第10話 バレンタイン反省会 2/3

「俺は、全部で12個、かな」

「誰からだよ?」

「千恵からと1個と、クラスの女子から8個と、灯ちゃんから1個と、明恵から貰ったのと、次の日部活に」

「ちょっと待て。灯ちゃんて誰だ?」


 俺の言葉を、光希が遮った。


「もしかして、5組の吉野灯か?」


 幸成の目がキラリと光る。


「なんだ、幸成知ってたんだ?」

「有名だからなぁ、彼女。良くも悪くも」

「えっ?」

「ていうか、輝良知らなかったのか?吉野のこと」


 光希が若干呆れ気味に見えなくもない目で俺を見る。


「そりゃそうだろう、だって俺達2組だろ?5組なんて行かないじゃないか」

「それを言うなら俺は1組だが?」


 幸成まで片眉を上げて少し呆れ気味に見えるのは、俺の気のせいだと思いたい。


「男子の間ではかなり有名だぞ、吉野。可愛いからな。でも女子の間でも有名だ、悪い意味で。なんか、男の前と女の前では態度が全然違うとかなんとか……まぁ、なんとなく半分はやっかみな気もするけどな~」

「で、そんな吉野を、なんで輝良は『灯ちゃん』呼びなんだ?吉野とそんなに親しかったなんて初耳だぞ?」


 俺に向けられる、光希と幸成の興味深々な目。

 何を勘違いしているのか……意味が分からん。


「灯ちゃんとは同じ保育園だったんだよ。ただそれだけだって。俺、バレンタインの日まで灯ちゃんが同じ高校にいるなんて知らなかったんだ、全然。灯ちゃんは気づいてたみたいだけど」

「「なるほど」」

「灯ちゃん、保育園のアイドルでなー。いつもみんなに囲まれてたんだ。でも何故か俺、良く二人で一緒に遊んでたんだよな」

「「なるほど」」

「そういや灯ちゃんも料理部で、明恵と一緒なんだよ。くれたお菓子も料理部で作ったって言ってた。
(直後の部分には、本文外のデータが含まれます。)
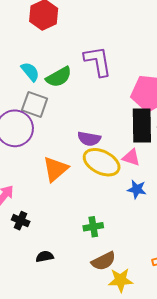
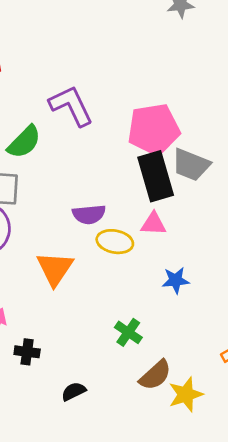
yellow ellipse: (102, 162) -> (115, 242), size x0.7
blue star: (137, 189) -> (176, 280), moved
green cross: (93, 227) -> (128, 332), turned -30

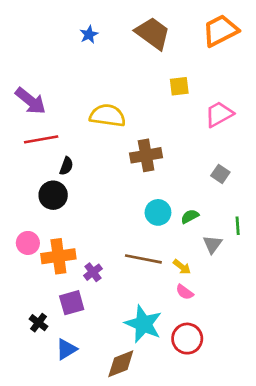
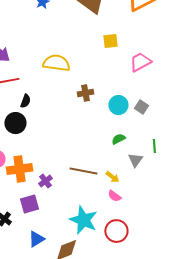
brown cross: (146, 155) -> (85, 93), size x0.7
cyan circle: (158, 212) -> (118, 105), moved
blue triangle: (66, 349) -> (36, 239), moved

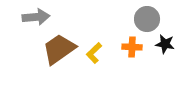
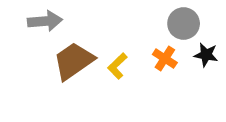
orange cross: (132, 47) -> (165, 59), turned 30

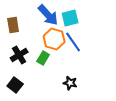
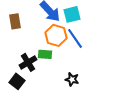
black cross: (19, 55) -> (28, 62), moved
green rectangle: (43, 58) -> (45, 54), turned 64

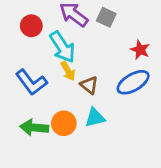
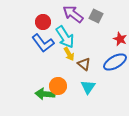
blue L-shape: (31, 82) -> (43, 43), moved
cyan triangle: (95, 118) -> (88, 87), turned -42
orange circle: (64, 123) -> (58, 86), moved

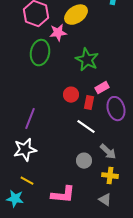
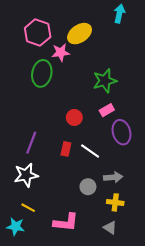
green star: (87, 60) -> (105, 81), moved, turned 30
red rectangle: (89, 103) -> (66, 149), moved
gray arrow: (108, 152) -> (113, 177), turned -48

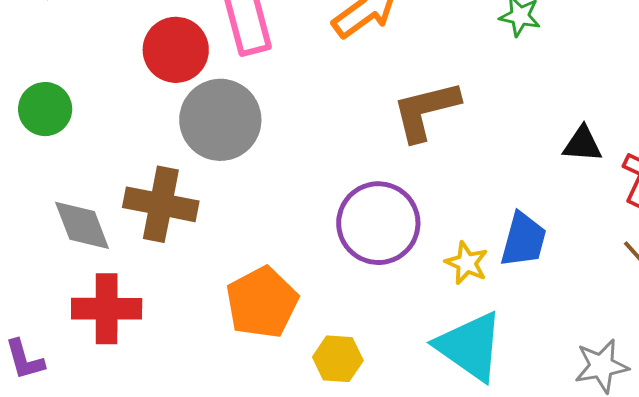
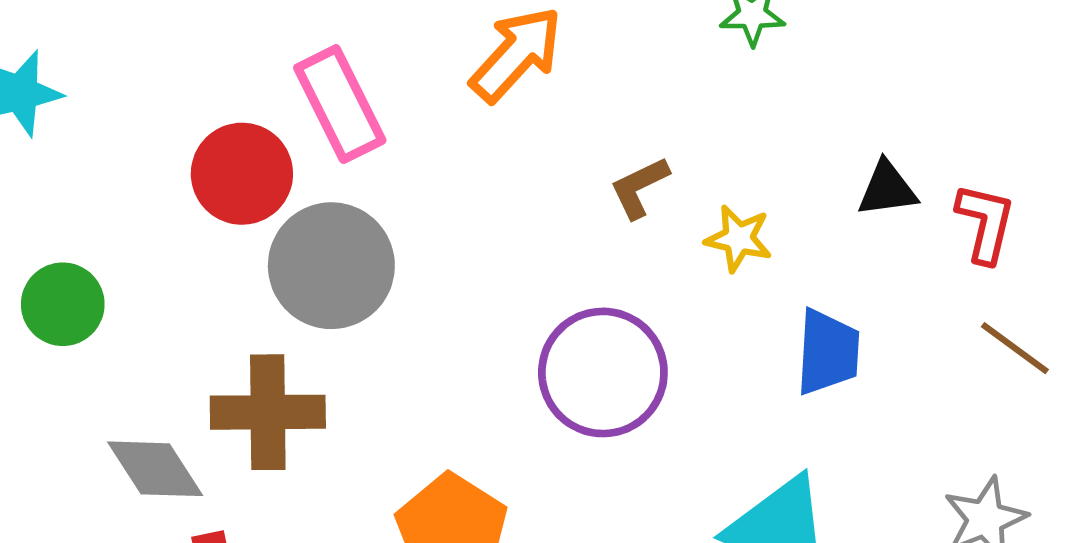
brown L-shape: (426, 111) -> (639, 187), size x0.6
yellow star: (467, 263) -> (739, 239), moved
明恵も灯ちゃんの事知ってたなら、なんで教えてくれなかったんだろうなぁ」

「「なるほど」」

「おいっ!」


 声を合わせて『なるほど』しか言わない光希と幸成に、俺はイラッとして声を上げた。


「人の話ちゃんと聞いてるのかっ!?」

「「もちろん」」


 ……腹立つわぁ、なんなんだよこの二人……


「じゃ、そろそろ今年も行きますか」


 光希がその場に座り直して正座をし、パシッと自分の両腿を叩く。

 それを合図に、幸成も俺も座り直して正座をし、目を閉じる。


「今年こそ、彼女ができそうなヤツ、挙手!」


 もちろん、俺は手なんか上げられる訳がない。

 だって、バレンタインに貰ったのは、全部義理だろうから。


「じゃ、そのまま。目を開けるぞ」


 光希の言葉にゆっくり目を開けると、手が上がっていたのは……


「おぉ、幸成。今年は本気なんだな?!」


 手が上がっていたのは、幸成だけ。

 やはり、目元が薄っすらと赤くなっている。

 こんな幸成は本当に珍しい。それほど本気ということなんだろう。


「相手は先輩か?チョコ渡した先輩か?」

「あぁそうだが?」


 少しおちゃらけ口調で聞いた俺を、幸成はギロリと睨んだ。


 こえぇ……こりゃ本当に本気なんだ、幸成のやつ。いいなぁ……


「頑張れよ、幸成。俺、応援してるからな!」


 ポンっ、と幸成の肩を叩いた俺の手を幸成が掴んで、マジマジと俺の顔を覗き込む。


「なっ、なんだよ?」

「お前、なんで手上げないんだよ?」

「へっ?だって……俺は彼女できそうもないし」

「本気か?本気でそう思ってるのか?それともお前にその気が無いだけなのか?」

「はぁっ?」


 幸成の真剣な顔にちょっと引いてしまった俺は、助けを求めて光希を見たのだが。

 光希は光希であからさまに呆れたような顔をして俺を見ていた。